1. The expressions are comparing an object `a` with numbers 1 and 2 in both instances. So... these comparisons involve different types.
2. The double equal sign (==) is a loose equality meaning it will first convert the operands into a common primitive type between the two, in this case, a Number.
3. Type coercion for the object will involve calling the `valueOf()` method first, which has been declared in the object definition.
The first reference to (a==1 && ... ) invokes a call to `a.valueOf()` which increments `a.num` from 0 to 1. The 2nd reference ( ... && a==2) invokes the same method, incrementing `a.num` and returning 2.
Therefore, the equality check above essentially becomes:
(1==1 && 2==2)
Both evaluate to true.
Here's are some articles I found to help you grasp this more clearly:
http://2ality.com/2012/11/coercing-objects.html
https://codeburst.io/javascript-double-equals-vs-triple-equals-61d4ce5a121a
https://www.valentinog.com/blog/coercion/
+ 20
Santanu Sikder 👍You are welcome!😊
David Carroll solved this,😉
I tried to give an acceptable answer.🍻
+ 18
Santanu Sikder
When we assign an object to a variable, the reference of the object is what the variable holds and not the object itself.
So, when assigning an object to a constant variable, the reference of the object becomes constant to that variable and not to the object itself.

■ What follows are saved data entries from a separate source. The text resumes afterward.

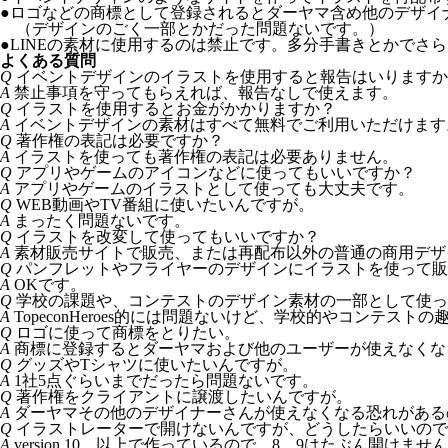
●
ロゴなどの商標として登録されるとダーヤマ含め他のデザイ
（デザインのごく一部とかだった問題ないです。）
●
LINEの素材に使用するのは禁止です。多分手書きとかでさ
よくある質問
Q
イベントデザインのイラストを使用すると報告はいりますか
A
禁止事項を守ってもらえれば、報告なしで使えます。
Q
イラストを使用するとお金がかかりますか？
A
イベントデザインの素材はすべて無料でご利用いただけます
Q
著作権の表記は必要ですか？
A
イラストを使っても著作権の表記は必要ありません。
Q
アプリやゲームのアイコンなどに使ってもいいですか？
A
アプリやゲームのイラストとして使っても大丈夫です。
Q
WEB動画やTV番組に使いたいんですが。
A
まったく問題ないです。
Q
イラストを改変して使ってもいいですか？
A
素材販売サイトで販売、または再配布以外の普通の商用デザ
Q
パンフレットやフライヤーのデザインにイラストを使って販
A
OKです。
Q
学校の課題や、コンテストのデザイン素材の一部として使っ
A
TopeconHeroes的には問題ないけど、学校的やコンテス
Q
ロゴに使って商標をとりたい。
A
商標に登録するとダーヤマおよび他のユーザーが使えなくなるので
Q
グッズやTシャツに使いたいんですが。
A
1社5点ぐらいまでだったら問題ないです。
Q
著作権をクライアントに譲渡したいんですが。
A
ダーヤマその他のデザイナーさんが使えなくなる恐れがある
Q
イラストレーターで開けないんですが、どうしたらいいので
A
version 10 以上で作っているので 8、9はたぶん開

Therefore, the object is mutable.
+ 13
Mofey I hope this example can help you👍
https://code.sololearn.com/W3CwqAGgJqRV/?ref=app
+ 9
Danijel Ivanović to be honest, it really didn't
+ 9
Wow, David Carroll, that's a really huge explanation, comparable with the lecture given in the University. However though, it helped.
Thank you
+ 9
According to me, each time the object a is appearing in the equality check, its member function valueOf() is also run. And everytime it is run, it does this.num += 1 and returns that value.
So, initially num = 0; then on the first call to a (in the equality check), this happens:
num = 0;
num += 1; // = 1, by the valueOf() function
return num; // Returns 1
and, a == 1 returns true.
Then, on the second call to a (in the equality check), this happens:
num = 1; // After the previous increment by valueOf()
num += 1; // = 2, by the valueOf() function
return num; // Returns 2
and this time, a == 2 returns true.
Since both of them return true, && operator returns true and hence, the check returns true.
But one question- What is the use of the const keyword here, if num isn't constant?
+ 9
Good question Santanu Sikder, I'd leave that for my bosses in the room David Carroll, Sanjay Kamath, Danijel Ivanović, Diego to answer for you 🙂
+ 9
Santanu Sikder `const` is applied to the object, not the number itself. This doesn't make the object immutable. It only makes it such that the reference to the object for the symbol `a` cannot be changed.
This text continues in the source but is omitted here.